6. Principles and application of selected microscopic and analytical methods I (ESCA, SIMS, SIPS, etc.).
7. Principles and application of selected microscopic and analytical methods II (microscopy using acoustic emission, laser, X-rays, etc., video-microscope, etc.).
8. Introduction to methods of fast spectral analysis for industrial application, radiospectroscopy.
9-10. An overview and distribution of instrumental analytical methods. Principles and application of methods of optical emission spectrometry (GDOES).

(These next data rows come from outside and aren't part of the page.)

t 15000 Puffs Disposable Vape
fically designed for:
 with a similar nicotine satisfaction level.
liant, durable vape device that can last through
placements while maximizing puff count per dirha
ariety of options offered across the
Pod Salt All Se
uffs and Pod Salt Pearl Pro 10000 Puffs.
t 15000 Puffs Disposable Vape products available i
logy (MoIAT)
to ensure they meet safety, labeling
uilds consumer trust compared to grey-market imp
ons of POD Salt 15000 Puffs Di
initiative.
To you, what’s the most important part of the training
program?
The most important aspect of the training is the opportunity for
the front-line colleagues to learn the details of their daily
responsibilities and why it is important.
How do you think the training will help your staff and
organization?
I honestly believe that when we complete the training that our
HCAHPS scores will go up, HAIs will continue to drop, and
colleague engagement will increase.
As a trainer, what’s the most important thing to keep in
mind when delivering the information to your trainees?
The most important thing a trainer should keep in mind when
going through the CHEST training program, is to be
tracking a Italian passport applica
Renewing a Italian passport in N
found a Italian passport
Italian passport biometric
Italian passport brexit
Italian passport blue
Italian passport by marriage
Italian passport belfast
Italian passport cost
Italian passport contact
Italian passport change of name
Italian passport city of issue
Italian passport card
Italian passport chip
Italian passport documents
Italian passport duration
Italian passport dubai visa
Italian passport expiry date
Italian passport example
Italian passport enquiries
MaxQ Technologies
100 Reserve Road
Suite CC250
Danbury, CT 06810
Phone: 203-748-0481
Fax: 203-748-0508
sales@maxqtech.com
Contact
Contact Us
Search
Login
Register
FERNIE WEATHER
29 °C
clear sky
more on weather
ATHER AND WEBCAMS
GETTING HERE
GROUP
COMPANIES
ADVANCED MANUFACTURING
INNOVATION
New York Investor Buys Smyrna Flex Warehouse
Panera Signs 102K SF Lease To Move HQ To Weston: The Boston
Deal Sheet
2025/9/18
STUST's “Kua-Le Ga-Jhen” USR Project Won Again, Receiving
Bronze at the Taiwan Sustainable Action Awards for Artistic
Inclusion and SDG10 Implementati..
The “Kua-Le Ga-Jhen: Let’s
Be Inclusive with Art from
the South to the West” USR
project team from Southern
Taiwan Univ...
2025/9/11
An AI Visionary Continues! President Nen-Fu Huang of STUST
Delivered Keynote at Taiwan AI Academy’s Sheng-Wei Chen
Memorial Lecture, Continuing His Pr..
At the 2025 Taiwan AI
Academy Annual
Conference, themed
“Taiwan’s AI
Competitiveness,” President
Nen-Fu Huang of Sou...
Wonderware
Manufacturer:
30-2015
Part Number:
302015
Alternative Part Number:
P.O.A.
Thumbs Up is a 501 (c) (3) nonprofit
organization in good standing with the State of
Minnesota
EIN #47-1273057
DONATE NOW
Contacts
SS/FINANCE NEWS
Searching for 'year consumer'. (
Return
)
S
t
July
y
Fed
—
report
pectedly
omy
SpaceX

New trends in OES.
11. Optical emission spectgrometry with induction-coupled plasma (OES-ICP),physical foundations, principle, application, new trends.
12. Atomic absorbtion spectrometry (AAS). Foundations, physical principles, instgrumentation and application.
13. Combustion analyzers of C, S, N, O and H.

labs and studios

26 hours, compulsory

Teacher / Lecturer

prof. Ing. Jiří Švejcar, CSc.

Syllabus

1-2. Demonstration of practical application of morphological and analytical methods (TEM, SEM, EDS, VDS, etc.) when solving production problems and breakdowns I (in the introduction, students are made familiar with methodological procedures in these solutions).
3. Demonstration of practical application of morphological and analytical methods (TEM, SEM, EDS, VDS, etc.) when solving production problems and breakdowns II.
4. STM and AFM laboratories at UMVI and UFI workplaces
5. Demonstration of the principle and application of OIM-EBSD.
6. Demonstration of the principle and application of confocal microscope (UFI).
7. Demonstration of the application of special microscopic and analytical methods.
8. In-depth explanation of the principles and application of radiospectroscopy.
9-10. Optical emission spectrometer with glow discharge (GDOES). Principle and practical application.
11. Introduction to the principles and application of ICP and AAS (FCh).
12. Combustion analyzers of C, S, N and O. Principle and application potentials.
13. Demonstration of practical application of instrumental analytical methods in industrial practice (ZDAS a.s.).